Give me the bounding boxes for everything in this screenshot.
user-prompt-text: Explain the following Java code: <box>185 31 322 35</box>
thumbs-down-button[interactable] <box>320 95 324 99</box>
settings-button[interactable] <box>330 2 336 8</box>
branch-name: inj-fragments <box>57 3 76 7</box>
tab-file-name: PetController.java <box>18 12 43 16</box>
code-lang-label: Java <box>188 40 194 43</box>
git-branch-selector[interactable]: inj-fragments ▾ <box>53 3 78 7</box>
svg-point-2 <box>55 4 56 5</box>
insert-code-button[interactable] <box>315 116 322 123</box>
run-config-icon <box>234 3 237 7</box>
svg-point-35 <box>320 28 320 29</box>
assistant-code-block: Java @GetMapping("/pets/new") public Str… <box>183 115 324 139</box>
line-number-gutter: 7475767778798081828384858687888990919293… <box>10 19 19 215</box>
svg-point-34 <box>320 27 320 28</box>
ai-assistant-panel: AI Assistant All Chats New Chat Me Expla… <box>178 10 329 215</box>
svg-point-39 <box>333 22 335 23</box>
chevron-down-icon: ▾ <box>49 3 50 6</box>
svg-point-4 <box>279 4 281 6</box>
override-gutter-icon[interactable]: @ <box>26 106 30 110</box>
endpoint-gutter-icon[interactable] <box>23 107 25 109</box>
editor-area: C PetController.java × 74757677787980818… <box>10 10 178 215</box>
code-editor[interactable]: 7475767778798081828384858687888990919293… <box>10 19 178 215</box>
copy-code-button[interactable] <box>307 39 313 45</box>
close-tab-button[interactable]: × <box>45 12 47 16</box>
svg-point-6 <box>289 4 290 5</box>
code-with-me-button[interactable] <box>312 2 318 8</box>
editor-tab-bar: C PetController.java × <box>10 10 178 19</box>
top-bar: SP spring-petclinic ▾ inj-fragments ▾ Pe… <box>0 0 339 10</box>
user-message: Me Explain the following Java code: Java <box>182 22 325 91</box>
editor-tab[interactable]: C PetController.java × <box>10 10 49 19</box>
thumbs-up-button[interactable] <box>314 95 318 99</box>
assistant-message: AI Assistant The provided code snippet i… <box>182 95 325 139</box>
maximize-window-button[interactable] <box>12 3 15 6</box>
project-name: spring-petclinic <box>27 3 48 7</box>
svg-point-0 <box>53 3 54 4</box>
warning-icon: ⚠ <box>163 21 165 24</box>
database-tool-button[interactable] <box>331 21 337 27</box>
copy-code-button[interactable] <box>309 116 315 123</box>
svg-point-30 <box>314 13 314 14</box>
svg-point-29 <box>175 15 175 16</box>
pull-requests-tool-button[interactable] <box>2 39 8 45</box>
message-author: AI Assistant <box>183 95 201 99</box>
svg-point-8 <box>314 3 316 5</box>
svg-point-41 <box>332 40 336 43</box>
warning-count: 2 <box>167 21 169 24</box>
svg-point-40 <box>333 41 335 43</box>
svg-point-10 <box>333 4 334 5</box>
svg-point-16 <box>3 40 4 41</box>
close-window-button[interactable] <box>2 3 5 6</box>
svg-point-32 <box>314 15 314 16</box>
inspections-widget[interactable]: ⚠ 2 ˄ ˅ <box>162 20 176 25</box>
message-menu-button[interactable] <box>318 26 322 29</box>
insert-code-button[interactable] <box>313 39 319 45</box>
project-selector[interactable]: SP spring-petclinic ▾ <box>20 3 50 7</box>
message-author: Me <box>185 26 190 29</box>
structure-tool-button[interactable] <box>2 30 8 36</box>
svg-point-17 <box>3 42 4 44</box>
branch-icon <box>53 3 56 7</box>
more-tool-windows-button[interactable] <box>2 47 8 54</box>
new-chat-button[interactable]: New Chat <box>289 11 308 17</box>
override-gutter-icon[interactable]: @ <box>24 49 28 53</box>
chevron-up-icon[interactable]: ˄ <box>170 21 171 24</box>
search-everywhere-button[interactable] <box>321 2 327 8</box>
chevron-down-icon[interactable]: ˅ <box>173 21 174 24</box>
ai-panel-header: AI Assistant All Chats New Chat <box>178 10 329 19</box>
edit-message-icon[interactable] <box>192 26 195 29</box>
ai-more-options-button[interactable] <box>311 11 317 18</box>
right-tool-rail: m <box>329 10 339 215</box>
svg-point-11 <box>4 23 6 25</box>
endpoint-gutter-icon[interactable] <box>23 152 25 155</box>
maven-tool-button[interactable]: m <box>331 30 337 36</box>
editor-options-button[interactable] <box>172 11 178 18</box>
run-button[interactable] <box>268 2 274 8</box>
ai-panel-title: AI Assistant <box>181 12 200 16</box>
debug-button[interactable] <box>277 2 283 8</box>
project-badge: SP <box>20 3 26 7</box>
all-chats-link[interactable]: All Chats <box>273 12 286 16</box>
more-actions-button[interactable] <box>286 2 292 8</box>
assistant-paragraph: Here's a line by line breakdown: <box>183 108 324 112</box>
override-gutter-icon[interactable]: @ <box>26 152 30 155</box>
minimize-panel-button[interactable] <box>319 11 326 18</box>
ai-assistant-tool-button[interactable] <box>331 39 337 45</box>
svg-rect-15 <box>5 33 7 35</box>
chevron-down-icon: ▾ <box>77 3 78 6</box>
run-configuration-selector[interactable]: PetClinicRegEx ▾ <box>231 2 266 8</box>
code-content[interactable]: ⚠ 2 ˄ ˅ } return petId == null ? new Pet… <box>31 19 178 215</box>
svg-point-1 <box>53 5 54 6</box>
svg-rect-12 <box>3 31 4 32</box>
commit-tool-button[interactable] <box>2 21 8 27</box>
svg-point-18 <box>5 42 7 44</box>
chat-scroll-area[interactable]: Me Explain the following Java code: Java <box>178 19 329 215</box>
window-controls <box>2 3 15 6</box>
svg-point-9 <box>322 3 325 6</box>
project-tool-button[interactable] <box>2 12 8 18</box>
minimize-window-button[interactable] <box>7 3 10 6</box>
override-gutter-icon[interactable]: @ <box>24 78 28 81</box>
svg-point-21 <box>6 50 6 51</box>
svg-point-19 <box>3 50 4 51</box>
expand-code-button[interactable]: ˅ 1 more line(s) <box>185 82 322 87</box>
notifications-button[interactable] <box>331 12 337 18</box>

Exercise requirements: Where a line contains the word "options", copy that line from the listing above.

Completed task:
ai-more-options-button[interactable] <box>311 11 317 18</box>
editor-options-button[interactable] <box>172 11 178 18</box>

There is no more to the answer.